A Internet é uma espécie de um espaço novo, a ser identificado e até habitado pela sociedade em geral. Na verdade, estamos falando de uma coisa que precisa ser "civilizada" ainda. Então, o que está acontecendo? Não devem ter provocado nenhuma grande revolução na história da humanidade os primeiros desenhos libidinosos impressos? A mesma coisa está ocorrendo com a Internet: a sociedade está fazendo uso de um espaço à disposição dela. Existem coisas obviamente ilegais. Em sã consciência, não conheço ninguém que vá defender a disponibilidade aberta de material de pedofilia na Internet ou coisa realmente agressiva ao que podemos chamar de moral, ética e bons costumes. Por outro lado, a fúria de censura de algumas pessoas também é totalmente desprovida de base. À época da ditadura militar, usava-se tinta para escrever contra o regime, mas isso não levou este regime a prender os fabricantes de tinta nem mandar derrubar todos os muros da cidade para não serem pichados ou destruir as árvores do País para não ter mais matéria-prima para papel.
Ter acesso à Internet seria a mesma coisa, então, que ir ao cinema ou comprar um jornal ou uma revista?
Na Internet, de uma certa forma, você decide o que quer ver, pois o editor é você. Se não quiser ver pornografia, não veja. Há, obviamente, o problema de qualquer mensagem poder entrar na casa das pessoas, tornando, então, necessário cuidar do acesso das crianças. Mas também isso se torna possível com a instalação de sistemas de filtragem existentes em softwares (programas de computador) que filtram Web sites (páginas da Internet) com conteúdo pornográfico. Como sempre, isso não é 100% bullet proof (à prova de bala). Mas é muito bom e tem tido um sucesso bastante razoável nos lugares onde está sendo usado. É muito melhor do que tentar censurar ou controlar a Internet. De resto, tem uma outra coisa aqui que é extremamente interessante para ver nesse espaço em particular: de uma certa forma, a Internet é mais ou menos incontrolável, a menos que você faça uma lei universal para alguma coisa.
Não é possível alcançar a comunicação via Internet pelo direito, uma vez que o direito é nacional e a Internet é transnacional?
Exatamente. Se você me proíbe de fazer alguma coisa, eu procuro um servidor em Lichstenstein. Aí você proíbe lá, eu acho outro em Zâmbia. Aí, você proíbe lá, eu me instalo nas Ilhas Caiman, e por aí vai. A Internet é um sistema exagerado (no bom sentido) de democracia. É interessante o utilizarmos para analisar os limites da democracia, porque, pela primeira vez na história da humanidade, o controle editorial, o poder, está na mão do cliente, e não do fornecedor.
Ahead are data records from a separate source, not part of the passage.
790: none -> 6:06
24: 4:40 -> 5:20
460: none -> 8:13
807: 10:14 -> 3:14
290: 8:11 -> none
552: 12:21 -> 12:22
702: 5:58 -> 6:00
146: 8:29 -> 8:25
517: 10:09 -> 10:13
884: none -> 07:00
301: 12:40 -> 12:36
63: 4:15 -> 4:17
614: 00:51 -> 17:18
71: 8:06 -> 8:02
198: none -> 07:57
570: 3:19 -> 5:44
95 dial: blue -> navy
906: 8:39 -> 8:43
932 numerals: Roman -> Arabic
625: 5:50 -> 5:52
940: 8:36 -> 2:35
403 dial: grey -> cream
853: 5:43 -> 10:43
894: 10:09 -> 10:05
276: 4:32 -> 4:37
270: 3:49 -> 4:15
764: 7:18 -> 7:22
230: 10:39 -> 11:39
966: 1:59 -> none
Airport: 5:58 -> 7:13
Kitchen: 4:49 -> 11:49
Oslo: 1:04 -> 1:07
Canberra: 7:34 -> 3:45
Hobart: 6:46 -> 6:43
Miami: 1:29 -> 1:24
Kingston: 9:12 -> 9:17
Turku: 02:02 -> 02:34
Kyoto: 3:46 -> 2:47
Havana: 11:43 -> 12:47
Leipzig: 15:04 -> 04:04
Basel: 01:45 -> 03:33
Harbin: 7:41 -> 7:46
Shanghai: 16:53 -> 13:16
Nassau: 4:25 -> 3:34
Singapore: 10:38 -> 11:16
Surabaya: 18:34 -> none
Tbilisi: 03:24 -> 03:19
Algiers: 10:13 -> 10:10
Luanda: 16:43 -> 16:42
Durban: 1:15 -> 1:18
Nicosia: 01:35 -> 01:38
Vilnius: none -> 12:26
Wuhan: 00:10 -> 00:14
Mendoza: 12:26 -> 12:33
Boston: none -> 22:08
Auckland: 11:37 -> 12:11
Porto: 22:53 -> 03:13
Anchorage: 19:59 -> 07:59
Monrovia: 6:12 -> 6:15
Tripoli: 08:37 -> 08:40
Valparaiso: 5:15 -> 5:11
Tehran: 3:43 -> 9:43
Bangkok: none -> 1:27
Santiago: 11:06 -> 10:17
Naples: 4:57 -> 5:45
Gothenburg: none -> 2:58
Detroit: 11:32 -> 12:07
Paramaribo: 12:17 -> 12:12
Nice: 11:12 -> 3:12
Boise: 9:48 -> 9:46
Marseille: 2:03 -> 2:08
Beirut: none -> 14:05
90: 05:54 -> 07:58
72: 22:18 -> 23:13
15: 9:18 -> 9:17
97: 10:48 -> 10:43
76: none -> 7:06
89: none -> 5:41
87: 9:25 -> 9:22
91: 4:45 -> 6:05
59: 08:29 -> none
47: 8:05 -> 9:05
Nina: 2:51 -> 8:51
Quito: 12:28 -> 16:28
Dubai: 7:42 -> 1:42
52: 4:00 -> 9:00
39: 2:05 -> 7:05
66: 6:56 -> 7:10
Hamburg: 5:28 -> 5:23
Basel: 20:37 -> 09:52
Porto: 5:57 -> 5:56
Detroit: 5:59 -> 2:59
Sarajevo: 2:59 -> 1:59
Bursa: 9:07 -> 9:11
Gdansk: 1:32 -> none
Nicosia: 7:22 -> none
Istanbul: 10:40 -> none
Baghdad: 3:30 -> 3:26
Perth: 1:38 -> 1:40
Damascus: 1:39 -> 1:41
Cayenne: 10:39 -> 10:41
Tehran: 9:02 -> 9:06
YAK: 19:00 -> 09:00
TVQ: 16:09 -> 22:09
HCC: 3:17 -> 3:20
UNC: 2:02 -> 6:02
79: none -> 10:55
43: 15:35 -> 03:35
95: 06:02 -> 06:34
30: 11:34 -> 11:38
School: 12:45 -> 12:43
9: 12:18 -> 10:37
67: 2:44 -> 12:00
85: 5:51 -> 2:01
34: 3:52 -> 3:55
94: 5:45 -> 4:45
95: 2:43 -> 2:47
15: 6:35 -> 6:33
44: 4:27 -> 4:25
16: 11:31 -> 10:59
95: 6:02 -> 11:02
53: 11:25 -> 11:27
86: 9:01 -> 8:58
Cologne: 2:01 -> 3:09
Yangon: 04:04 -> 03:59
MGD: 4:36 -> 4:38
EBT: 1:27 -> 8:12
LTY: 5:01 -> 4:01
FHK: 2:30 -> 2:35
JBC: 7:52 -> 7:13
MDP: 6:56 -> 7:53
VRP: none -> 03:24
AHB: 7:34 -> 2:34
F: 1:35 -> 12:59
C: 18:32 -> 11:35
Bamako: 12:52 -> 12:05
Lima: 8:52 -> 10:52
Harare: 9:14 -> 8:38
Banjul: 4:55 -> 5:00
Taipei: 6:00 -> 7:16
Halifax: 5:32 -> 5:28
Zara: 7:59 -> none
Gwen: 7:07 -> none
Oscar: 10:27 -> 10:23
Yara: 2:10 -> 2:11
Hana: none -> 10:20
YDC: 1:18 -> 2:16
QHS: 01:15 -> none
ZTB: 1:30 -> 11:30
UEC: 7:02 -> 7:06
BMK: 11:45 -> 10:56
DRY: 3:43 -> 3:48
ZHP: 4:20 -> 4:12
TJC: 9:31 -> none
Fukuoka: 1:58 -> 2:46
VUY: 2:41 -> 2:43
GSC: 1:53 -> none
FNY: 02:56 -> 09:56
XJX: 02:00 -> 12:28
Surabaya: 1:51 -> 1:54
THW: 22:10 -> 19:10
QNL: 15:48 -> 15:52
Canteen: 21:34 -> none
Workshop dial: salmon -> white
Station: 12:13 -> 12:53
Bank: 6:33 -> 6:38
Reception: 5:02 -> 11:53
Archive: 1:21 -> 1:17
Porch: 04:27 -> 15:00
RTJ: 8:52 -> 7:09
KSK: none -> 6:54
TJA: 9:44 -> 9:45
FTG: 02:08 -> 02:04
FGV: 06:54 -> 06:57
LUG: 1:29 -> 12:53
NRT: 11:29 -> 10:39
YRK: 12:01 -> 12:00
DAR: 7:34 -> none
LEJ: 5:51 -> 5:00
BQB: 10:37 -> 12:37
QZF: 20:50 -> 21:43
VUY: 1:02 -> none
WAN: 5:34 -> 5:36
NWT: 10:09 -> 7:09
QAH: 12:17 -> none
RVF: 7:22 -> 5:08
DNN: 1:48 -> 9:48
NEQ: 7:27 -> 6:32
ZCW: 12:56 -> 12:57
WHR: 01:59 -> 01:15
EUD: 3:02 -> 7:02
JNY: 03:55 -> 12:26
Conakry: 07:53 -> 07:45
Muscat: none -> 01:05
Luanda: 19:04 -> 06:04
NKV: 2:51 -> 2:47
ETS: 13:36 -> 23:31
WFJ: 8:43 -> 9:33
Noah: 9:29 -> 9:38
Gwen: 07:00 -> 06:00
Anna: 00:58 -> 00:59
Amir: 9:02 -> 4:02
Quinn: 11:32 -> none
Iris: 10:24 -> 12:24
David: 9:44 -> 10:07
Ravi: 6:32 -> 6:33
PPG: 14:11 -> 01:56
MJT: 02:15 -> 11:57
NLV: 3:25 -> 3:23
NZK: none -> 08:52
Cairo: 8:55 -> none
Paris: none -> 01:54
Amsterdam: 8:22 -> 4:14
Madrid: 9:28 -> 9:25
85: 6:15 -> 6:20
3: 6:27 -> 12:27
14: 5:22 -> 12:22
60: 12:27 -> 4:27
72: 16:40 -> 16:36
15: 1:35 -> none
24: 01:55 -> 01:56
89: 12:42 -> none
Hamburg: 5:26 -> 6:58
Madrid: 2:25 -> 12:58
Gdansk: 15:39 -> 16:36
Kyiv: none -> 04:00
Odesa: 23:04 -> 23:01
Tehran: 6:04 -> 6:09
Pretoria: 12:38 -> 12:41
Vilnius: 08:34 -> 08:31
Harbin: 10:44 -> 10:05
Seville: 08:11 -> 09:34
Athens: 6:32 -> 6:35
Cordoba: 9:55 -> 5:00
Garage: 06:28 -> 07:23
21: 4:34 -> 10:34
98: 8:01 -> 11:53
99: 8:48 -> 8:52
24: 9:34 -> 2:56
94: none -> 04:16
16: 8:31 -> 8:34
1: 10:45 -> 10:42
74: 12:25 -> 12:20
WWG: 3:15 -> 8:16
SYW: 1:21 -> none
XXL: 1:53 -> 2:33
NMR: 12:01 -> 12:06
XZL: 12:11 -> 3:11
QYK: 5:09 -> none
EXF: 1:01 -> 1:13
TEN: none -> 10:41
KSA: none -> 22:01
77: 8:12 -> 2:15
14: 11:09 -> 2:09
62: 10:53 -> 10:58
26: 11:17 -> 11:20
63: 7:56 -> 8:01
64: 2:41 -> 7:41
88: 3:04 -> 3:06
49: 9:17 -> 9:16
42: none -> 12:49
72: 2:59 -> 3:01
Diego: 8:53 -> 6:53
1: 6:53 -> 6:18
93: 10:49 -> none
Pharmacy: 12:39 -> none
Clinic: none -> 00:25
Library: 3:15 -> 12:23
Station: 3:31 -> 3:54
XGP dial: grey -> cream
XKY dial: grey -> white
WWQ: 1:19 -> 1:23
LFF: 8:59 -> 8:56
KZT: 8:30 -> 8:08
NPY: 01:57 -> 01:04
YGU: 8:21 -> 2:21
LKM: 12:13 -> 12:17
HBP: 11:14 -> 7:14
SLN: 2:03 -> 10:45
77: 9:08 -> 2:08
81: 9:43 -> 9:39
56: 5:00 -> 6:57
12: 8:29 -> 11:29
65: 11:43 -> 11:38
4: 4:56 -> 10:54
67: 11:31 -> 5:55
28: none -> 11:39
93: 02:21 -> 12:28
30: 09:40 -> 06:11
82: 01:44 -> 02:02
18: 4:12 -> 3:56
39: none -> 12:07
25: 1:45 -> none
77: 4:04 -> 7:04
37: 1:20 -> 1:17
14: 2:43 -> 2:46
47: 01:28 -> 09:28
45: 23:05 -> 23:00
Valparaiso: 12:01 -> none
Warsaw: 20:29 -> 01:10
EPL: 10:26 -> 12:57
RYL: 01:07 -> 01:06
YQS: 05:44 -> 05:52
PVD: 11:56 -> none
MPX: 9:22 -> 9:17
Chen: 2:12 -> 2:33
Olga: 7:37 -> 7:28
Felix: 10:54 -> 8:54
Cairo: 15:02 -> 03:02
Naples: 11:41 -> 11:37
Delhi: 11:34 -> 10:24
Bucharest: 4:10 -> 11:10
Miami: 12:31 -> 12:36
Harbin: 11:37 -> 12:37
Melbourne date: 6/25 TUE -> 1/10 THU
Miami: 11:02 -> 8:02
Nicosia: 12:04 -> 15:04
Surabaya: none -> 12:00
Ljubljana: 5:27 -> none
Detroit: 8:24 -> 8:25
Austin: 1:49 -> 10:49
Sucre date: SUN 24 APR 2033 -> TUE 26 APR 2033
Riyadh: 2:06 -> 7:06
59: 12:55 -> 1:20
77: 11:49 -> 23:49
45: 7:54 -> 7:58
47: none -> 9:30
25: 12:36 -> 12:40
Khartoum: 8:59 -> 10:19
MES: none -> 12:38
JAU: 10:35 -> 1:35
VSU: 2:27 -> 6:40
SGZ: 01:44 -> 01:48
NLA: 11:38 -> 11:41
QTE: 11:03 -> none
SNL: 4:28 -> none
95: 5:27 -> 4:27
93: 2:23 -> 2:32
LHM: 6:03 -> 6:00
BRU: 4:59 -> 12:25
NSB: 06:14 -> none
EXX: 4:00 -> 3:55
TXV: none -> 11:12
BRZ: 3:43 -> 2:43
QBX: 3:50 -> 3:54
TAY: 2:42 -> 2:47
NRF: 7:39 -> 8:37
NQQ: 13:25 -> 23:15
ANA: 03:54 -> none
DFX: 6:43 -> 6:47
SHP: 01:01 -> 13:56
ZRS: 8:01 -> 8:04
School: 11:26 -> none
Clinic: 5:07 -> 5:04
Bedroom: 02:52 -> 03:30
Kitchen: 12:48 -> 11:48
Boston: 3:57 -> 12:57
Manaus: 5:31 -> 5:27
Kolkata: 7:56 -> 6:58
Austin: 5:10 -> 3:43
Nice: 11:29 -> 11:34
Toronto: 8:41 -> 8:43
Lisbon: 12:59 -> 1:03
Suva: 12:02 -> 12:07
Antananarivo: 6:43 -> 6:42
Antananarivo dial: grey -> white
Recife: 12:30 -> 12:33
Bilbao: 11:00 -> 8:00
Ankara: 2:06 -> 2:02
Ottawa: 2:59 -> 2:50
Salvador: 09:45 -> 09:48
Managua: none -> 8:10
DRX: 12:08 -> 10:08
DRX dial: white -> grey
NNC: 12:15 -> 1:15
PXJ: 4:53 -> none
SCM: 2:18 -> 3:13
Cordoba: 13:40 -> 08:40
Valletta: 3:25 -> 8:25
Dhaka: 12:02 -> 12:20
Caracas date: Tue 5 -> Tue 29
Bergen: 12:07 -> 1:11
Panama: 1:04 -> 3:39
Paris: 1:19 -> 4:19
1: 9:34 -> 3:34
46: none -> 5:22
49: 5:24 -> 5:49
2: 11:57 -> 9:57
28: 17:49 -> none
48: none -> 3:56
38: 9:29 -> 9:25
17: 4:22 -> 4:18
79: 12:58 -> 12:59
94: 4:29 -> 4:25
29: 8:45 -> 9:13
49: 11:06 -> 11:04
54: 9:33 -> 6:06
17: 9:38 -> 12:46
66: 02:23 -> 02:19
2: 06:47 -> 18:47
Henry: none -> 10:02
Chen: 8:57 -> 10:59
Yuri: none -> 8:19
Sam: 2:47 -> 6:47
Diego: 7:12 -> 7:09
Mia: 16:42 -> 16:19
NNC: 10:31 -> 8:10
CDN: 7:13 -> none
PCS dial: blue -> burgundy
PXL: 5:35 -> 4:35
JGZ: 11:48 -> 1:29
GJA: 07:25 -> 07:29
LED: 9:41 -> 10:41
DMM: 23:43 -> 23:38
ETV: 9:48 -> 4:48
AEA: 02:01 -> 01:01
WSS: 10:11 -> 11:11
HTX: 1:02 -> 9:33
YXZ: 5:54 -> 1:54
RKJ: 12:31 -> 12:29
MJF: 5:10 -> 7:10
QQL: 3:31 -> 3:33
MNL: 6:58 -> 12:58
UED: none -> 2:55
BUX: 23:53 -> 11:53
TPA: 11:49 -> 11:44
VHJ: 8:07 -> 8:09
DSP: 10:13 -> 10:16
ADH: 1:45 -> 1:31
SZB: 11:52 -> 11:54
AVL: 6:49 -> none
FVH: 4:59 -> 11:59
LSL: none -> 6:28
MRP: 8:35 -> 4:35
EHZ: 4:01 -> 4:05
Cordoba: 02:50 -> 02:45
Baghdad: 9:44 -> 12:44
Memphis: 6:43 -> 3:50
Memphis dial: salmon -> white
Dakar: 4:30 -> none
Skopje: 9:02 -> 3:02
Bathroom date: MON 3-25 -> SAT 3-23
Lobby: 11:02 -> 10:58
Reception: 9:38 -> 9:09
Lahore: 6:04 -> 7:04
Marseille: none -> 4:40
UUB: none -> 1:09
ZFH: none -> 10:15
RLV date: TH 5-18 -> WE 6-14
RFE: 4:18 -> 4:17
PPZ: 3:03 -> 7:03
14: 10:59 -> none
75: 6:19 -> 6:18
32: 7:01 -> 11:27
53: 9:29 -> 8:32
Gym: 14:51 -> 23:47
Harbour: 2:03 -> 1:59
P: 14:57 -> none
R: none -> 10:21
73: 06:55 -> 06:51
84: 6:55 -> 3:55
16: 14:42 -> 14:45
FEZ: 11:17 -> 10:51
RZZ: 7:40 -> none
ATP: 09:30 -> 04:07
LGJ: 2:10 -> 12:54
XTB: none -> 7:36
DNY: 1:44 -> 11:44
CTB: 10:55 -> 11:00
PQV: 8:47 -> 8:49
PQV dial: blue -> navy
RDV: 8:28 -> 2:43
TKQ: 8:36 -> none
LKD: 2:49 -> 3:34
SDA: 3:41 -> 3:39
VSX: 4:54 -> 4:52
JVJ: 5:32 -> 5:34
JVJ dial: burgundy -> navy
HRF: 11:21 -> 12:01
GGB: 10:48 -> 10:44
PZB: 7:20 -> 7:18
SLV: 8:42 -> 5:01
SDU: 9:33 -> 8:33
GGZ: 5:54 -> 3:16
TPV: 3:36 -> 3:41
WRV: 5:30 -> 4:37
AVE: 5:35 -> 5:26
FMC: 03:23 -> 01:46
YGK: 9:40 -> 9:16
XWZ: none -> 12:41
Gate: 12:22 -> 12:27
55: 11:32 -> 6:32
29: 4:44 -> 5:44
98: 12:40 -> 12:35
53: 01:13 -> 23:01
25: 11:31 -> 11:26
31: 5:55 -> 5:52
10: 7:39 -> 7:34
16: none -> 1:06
Você pode decidir fazer uma entrevista comigo no jornal, ou não, mas eu posso inserir meu pensamento na Internet e, a partir de outro computador conectado, qualquer pessoa terá acesso a ele. A visão do mundo no espaço da Internet é ampla, dispersa e sem controle.
Já dá para sentir algum efeito institucional desse tipo de acesso à democracia?
No caso brasileiro, a penetração ainda é baixa. Aqui, os despossuídos são aqueles que juntamente deviam ter mais acesso ao sistema e ainda não têm. Alguém já teve a idéia do Cyber Café, mas ela é bem burguesa. Por que não pensar no Cyber Boteco? Esta seria uma coisa tão interessante quanto o Cyber Café, mas poderia funcionar em qualquer lugar, onde houvesse uma conexão telefônica ou mesmo um telefone público. Imagine que as companhias do sistema Telebrás dissessem o seguinte: "Para conexões da Internet, vamos deixar as pessoas usarem os telefones públicos de graça". Não sei exatamente como funcionaria, mas isso seria alguma coisa em favor da eqüidade do acesso a novos e modernos meios de comunicação para todo mundo. Hoje, os países são divididos em dois tipos: os informados e os subinformados. O Brasil não é um país subdesenvolvido, pois produz a nona economia do mundo, mas é subinformado, sim, porque não temos acesso a tudo que deveríamos estar tendo em matéria de informação.
Por exemplo: não temos acesso a quê?
Não dispomos no Brasil de um governo transparente, ou seja, que realmente ponha seus problemas e suas informações na Internet. Também não temos empresas transparentes. Há coisas aqui que demandariam muito mais transparência. Dou-lhe o exemplo da Secretaria de Política de Informática do Ministério de Ciência e Tecnologia, um excelente modelo de como começar a fazer a coisa. Ela põe todos os documentos de política (de informática), todas as palestras do secretário, na realidade todas as transparências a sua disposição, se o usuário pedir esse material no Web site deles. Isso é um exemplo de transparência de governo. Mas lá está faltando começar a fazer com que as pessoas possam entrar nela sem necessariamente ter de ir a Brasília. Este será, obviamente, o próximo passo a ser dado.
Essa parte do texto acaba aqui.